Anyway, Snuff was a good book and the fact that none of the characters faced any kind of developed crisis was a minor pratfall. Or at least, it would be minor if this weren’t Terry Pratchett, the author who regularly has the anthropomorphic personification of Death decide to become a farmer, who has a major character allow herself to be eaten by vampires3 because nothing else allows her to achieve victory, who has a major character who has to deal with rage, a drinking problem, self-loathing, and his own prejudices. In Snuff, none of the fictional characters changed in a meaningful way. The Night Watch novels have a habit of forcing people to confront their own prejudice, usually via the noble and sympathetic and prejudiced brain of Sam Vimes.

Usually, Pratchett uses literary and fantasy tropes to effect this change in the characters. In the previous Night Watch novel, Thud!, Pratchett has an alien entity attack Sam Vimes psyche, ostensibly causing him to break out into uncharacteristic outbursts of rage. Obviously, this speaks to the very human need to blame our faults on something, anything else. And here’s Sam Vimes with something that he can blame.

But he doesn’t. He already has rage in abundance. And how much is the alien entity, anyway? He’s just able to keep control but only because there are other people who watch him and prevent him from acting (which severely complicates some of Sam Vimes’ own rationalizations, because Sam Vimes operates under the heavy burden of being his own authority). He keeps control. Just barely.

Contrast this with Snuff. Sam Vimes can see in the dark and talks to the Summoning Dark, that same alien entity that is now his friend and gives him a witness statement to a crime. The fun of the fantasy detective novels that Pratchett produces is that they don’t have this deus ex machina.

I am not sure what Vimes’ character arc was, which disappointed me because Sam Vimes is one of my favorite characters. In this novel, Sam Vimes doesn’t even get hurt. He is never in peril. Even the guy that attacks his child doesn’t get beaten to death or even threatened by a deranged Sam Vimes; instead, the villain gets a chummy “You are thick, aren’t you, buddy?” speech from Sam Vimes, which is used in several other places en lieu of demonstrative and characterizing exposition.

Additionally, the book does not have an established villain. Pratchett uses psychopaths as villains because they represent the depth of human evil. But this novel’s psychopath is very poorly portrayed. It’s almost as if Pratchett was going for a sparing vision of a Hitchcock-ian, periodic-fleeting-glimpse-of-the-monster entity, only he forgot to show the villain at all.

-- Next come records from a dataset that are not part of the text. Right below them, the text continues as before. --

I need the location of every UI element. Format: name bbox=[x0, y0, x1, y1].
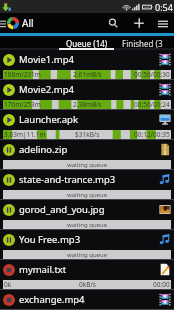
staticText: 2.61mB/s bbox=[73, 70, 102, 79]
staticText: 0:54 bbox=[155, 1, 173, 13]
other: Navigation drawer bbox=[0, 19, 6, 28]
button[interactable]: gorod_and_you.jpg bbox=[0, 200, 174, 230]
staticText: Movie2.mp4 bbox=[19, 83, 74, 96]
button[interactable]: More options bbox=[152, 13, 174, 33]
staticText: mymail.txt bbox=[19, 263, 67, 276]
staticText: 00:12/00:35 bbox=[134, 130, 170, 139]
button[interactable]: exchange.mp4 bbox=[0, 290, 174, 310]
staticText: Finished (3 bbox=[122, 38, 163, 49]
button[interactable]: mymail.txt bbox=[0, 260, 174, 290]
staticText: You Free.mp3 bbox=[19, 233, 81, 246]
button[interactable]: Movie2.mp4 bbox=[0, 80, 174, 110]
staticText: Queue (14) bbox=[66, 38, 108, 49]
staticText: 168m/231m bbox=[4, 70, 41, 79]
button[interactable]: Finished (3 bbox=[122, 36, 174, 50]
staticText: All bbox=[22, 16, 34, 30]
button[interactable]: adelino.zip bbox=[0, 140, 174, 170]
button[interactable]: Launcher.apk bbox=[0, 110, 174, 140]
staticText: Launcher.apk bbox=[19, 113, 79, 126]
staticText: 3.03m|11.1m bbox=[4, 130, 46, 139]
staticText: exchange.mp4 bbox=[19, 293, 85, 306]
staticText: 0kB/s bbox=[79, 280, 96, 289]
button[interactable]: state-and-trance.mp3 bbox=[0, 170, 174, 200]
button[interactable]: Movie1.mp4 bbox=[0, 50, 174, 80]
staticText: 2.38mB/s bbox=[73, 100, 102, 109]
staticText: waiting queue bbox=[3, 191, 171, 199]
staticText: 00:56/00:24 bbox=[134, 100, 170, 109]
staticText: waiting queue bbox=[3, 251, 171, 259]
staticText: gorod_and_you.jpg bbox=[19, 203, 105, 216]
staticText: 00:00 bbox=[153, 280, 170, 289]
staticText: Movie1.mp4 bbox=[19, 53, 74, 66]
staticText: waiting queue bbox=[3, 221, 171, 229]
staticText: waiting queue bbox=[3, 161, 171, 169]
button[interactable]: Search bbox=[100, 13, 126, 33]
staticText: 0k bbox=[4, 280, 12, 289]
staticText: $31kB/s bbox=[75, 130, 100, 139]
staticText: 00:56/00:30 bbox=[134, 70, 170, 79]
button[interactable]: Queue (14) bbox=[59, 36, 114, 50]
staticText: 176m/253m bbox=[4, 100, 41, 109]
button[interactable]: Navigation drawer bbox=[0, 13, 34, 33]
button[interactable]: Add download bbox=[126, 13, 152, 33]
button[interactable]: You Free.mp3 bbox=[0, 230, 174, 260]
staticText: state-and-trance.mp3 bbox=[19, 173, 116, 186]
staticText: adelino.zip bbox=[19, 143, 68, 156]
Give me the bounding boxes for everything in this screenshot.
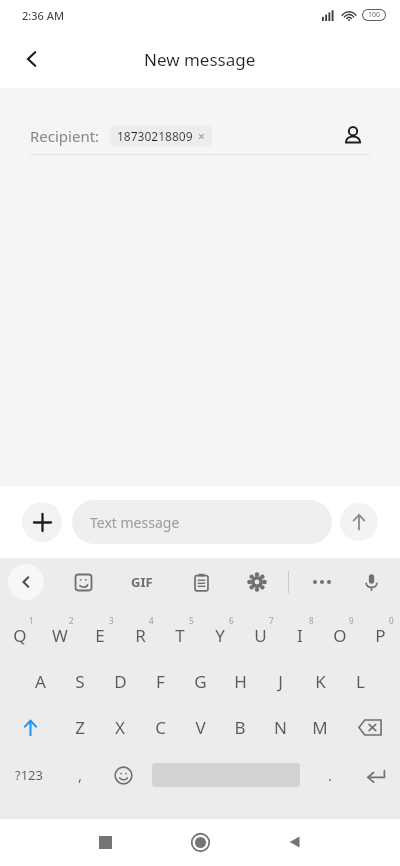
button[interactable]: L [340,659,380,703]
staticText: E [95,624,105,647]
staticText: 0 [389,615,394,626]
button[interactable]: Q [0,613,40,657]
button[interactable]: GIF [122,562,162,602]
staticText: Y [215,624,225,647]
staticText: 6 [229,615,234,626]
staticText: B [234,716,246,739]
button[interactable]: Enter [352,752,400,798]
button[interactable]: , [58,752,102,798]
button[interactable]: 18730218809 [110,125,212,147]
button[interactable]: O [320,613,360,657]
staticText: × [198,128,205,144]
button[interactable]: Back [272,819,318,865]
button[interactable]: Z [60,705,100,749]
staticText: 1 [29,615,34,626]
staticText: J [278,670,283,693]
staticText: Recipient: [30,126,100,146]
staticText: 9 [349,615,354,626]
button[interactable]: ?123 [0,752,58,798]
button[interactable]: I [280,613,320,657]
button[interactable]: C [140,705,180,749]
staticText: GIF [131,573,153,591]
button[interactable]: Collapse toolbar [8,564,44,600]
staticText: Q [13,624,27,647]
button[interactable]: Choose contact [336,119,370,153]
button[interactable]: . [308,752,352,798]
staticText: H [234,670,247,693]
button[interactable]: Shift [0,705,60,749]
staticText: D [114,670,127,693]
staticText: 100 [368,10,381,20]
button[interactable]: E [80,613,120,657]
button[interactable]: S [60,659,100,703]
staticText: N [274,716,287,739]
staticText: ?123 [15,766,43,784]
button[interactable]: Add attachment [22,502,62,542]
button[interactable]: A [20,659,60,703]
button[interactable]: Home [177,819,223,865]
button[interactable]: Back [10,37,54,81]
staticText: F [156,670,165,693]
staticText: New message [144,48,256,71]
staticText: , [78,765,83,785]
staticText: C [155,716,166,739]
staticText: R [135,624,146,647]
staticText: L [356,670,365,693]
button[interactable]: G [180,659,220,703]
button[interactable]: U [240,613,280,657]
staticText: 5 [189,615,194,626]
staticText: G [194,670,207,693]
button[interactable]: More options [305,565,339,599]
button[interactable]: J [260,659,300,703]
staticText: 2 [69,615,74,626]
button[interactable]: K [300,659,340,703]
staticText: 4 [149,615,154,626]
staticText: P [375,624,386,647]
staticText: 2:36 AM [22,8,65,23]
button[interactable]: B [220,705,260,749]
staticText: A [35,670,46,693]
staticText: U [254,624,267,647]
button[interactable]: Stickers [66,565,100,599]
staticText: Z [75,716,85,739]
staticText: 18730218809 [117,128,193,144]
button[interactable]: W [40,613,80,657]
staticText: Text message [90,513,180,532]
staticText: V [195,716,206,739]
staticText: 8 [309,615,314,626]
button[interactable]: H [220,659,260,703]
staticText: W [52,624,68,647]
staticText: K [315,670,326,693]
button[interactable]: F [140,659,180,703]
staticText: O [333,624,347,647]
staticText: I [297,624,303,647]
staticText: X [115,716,125,739]
button[interactable]: P [360,613,400,657]
button[interactable]: Backspace [340,705,400,749]
button[interactable]: Settings [240,565,274,599]
button[interactable]: Y [200,613,240,657]
button[interactable]: D [100,659,140,703]
button[interactable]: R [120,613,160,657]
staticText: 7 [269,615,274,626]
button[interactable]: Emoji [102,752,144,798]
staticText: 3 [109,615,114,626]
button[interactable]: Clipboard [184,565,218,599]
staticText: S [75,670,85,693]
staticText: T [175,624,185,647]
button[interactable]: X [100,705,140,749]
button[interactable]: Voice input [352,563,390,601]
button[interactable]: T [160,613,200,657]
staticText: M [312,716,328,739]
button[interactable]: V [180,705,220,749]
button[interactable]: Text message [72,500,332,544]
button[interactable]: Send [340,503,378,541]
button[interactable]: Recent apps [82,819,128,865]
staticText: . [328,765,333,785]
button[interactable]: N [260,705,300,749]
button[interactable]: M [300,705,340,749]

Finally, I wasn’t sure what Pratchett was satirizing. The wholesale butchery and dehumanization of Goblins would have been very sad if it were better shown – but I felt like I was missing something. Also, Pratchett usually creates some aspect of sympathy about his villains, which was lacking in this novel.

In general, this story felt told and not shown. That said – it’s still a Terry Pratchett Discworld novel, which means it is told better than just about everything else out there. It’s a much nicer read than Guns, Germs, and Steel. It’s just sad that Snuff wasn’t as good as Thud!.


1 Well, if I actually wrote notes in books.

2 I also secretly hope that the kindle was what was making the story difficult to follow.

3 These are vampires before Twilight. You know, the original kind.